## [TASK INSTRUCTIONS]
For the entries that follow, report how many lines include the word "اختيار" and add nothing.

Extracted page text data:
Content starts

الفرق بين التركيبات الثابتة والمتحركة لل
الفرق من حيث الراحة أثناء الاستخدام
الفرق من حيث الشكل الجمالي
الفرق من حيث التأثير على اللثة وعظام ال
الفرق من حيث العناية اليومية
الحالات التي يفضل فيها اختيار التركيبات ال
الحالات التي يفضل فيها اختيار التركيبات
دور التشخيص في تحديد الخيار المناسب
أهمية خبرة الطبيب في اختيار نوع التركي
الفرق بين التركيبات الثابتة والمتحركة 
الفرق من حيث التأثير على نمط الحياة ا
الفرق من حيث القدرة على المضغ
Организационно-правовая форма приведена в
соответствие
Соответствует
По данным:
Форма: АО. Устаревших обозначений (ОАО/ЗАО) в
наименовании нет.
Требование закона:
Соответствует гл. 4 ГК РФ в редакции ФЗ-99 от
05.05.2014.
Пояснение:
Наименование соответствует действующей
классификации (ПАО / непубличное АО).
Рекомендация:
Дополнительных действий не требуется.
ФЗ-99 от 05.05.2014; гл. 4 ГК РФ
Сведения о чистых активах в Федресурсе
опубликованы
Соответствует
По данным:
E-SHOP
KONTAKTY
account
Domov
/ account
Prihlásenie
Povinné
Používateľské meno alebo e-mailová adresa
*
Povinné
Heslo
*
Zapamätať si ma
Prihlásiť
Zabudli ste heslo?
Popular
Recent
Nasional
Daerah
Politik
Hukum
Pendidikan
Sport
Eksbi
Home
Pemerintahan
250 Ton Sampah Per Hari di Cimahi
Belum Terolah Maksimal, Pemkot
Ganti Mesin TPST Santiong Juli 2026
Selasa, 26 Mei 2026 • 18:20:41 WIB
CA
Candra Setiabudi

Content ends
Content starts

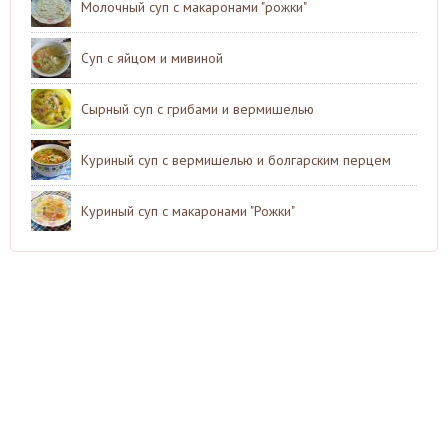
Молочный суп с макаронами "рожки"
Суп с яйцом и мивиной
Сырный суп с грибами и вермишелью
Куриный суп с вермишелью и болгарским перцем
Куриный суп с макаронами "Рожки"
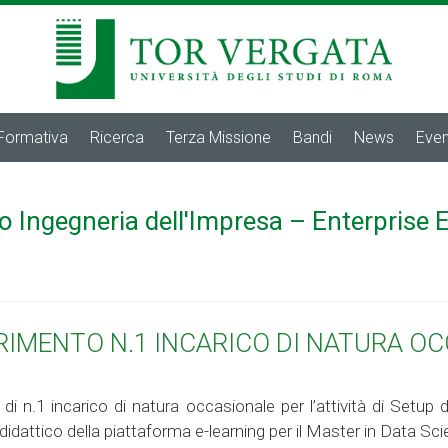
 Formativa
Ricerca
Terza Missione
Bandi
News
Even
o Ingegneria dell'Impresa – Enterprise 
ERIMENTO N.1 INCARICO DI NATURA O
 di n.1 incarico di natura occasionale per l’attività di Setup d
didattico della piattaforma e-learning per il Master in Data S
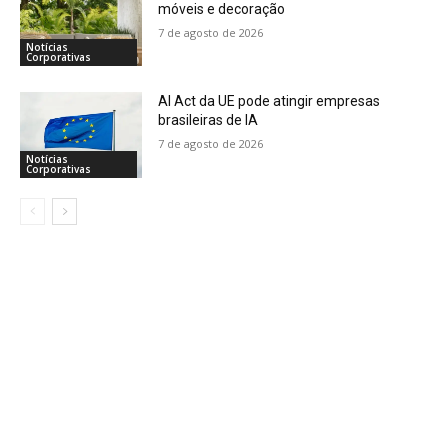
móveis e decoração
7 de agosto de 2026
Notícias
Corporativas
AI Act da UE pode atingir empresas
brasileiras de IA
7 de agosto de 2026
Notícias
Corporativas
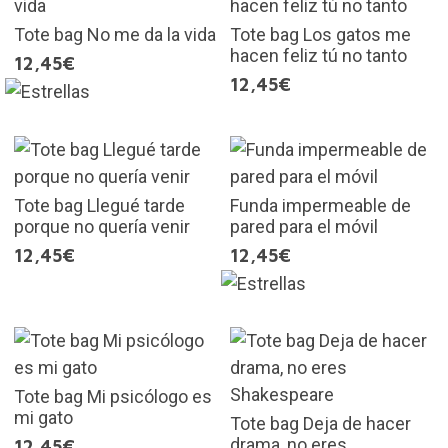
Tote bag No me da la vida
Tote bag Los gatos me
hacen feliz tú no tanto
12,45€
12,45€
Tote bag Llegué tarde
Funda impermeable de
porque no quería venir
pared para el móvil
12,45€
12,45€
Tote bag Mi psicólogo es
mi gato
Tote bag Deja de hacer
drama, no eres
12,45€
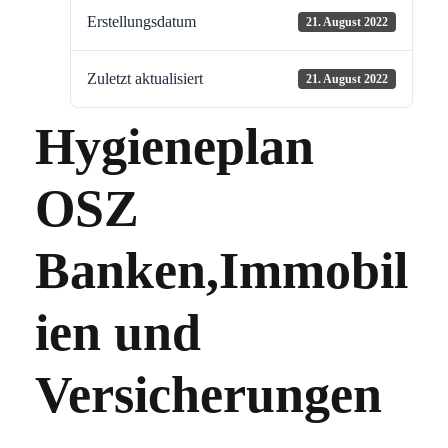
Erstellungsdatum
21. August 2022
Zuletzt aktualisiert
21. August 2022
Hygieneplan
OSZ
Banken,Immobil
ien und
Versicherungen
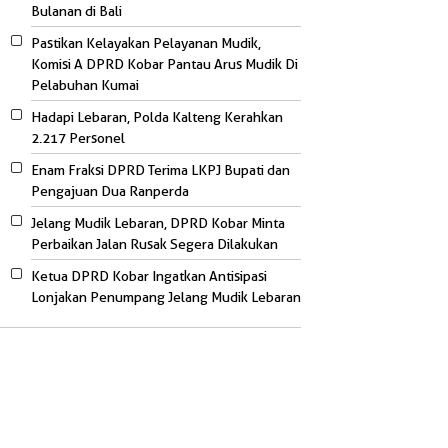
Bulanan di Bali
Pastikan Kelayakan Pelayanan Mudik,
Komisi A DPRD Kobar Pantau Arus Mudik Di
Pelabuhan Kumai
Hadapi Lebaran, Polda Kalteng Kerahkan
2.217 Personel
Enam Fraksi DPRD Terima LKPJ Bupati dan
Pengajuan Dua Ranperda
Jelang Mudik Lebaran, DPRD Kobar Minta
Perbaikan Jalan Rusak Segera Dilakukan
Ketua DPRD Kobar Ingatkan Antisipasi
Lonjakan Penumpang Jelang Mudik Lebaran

Content ends

## [RESULT]
3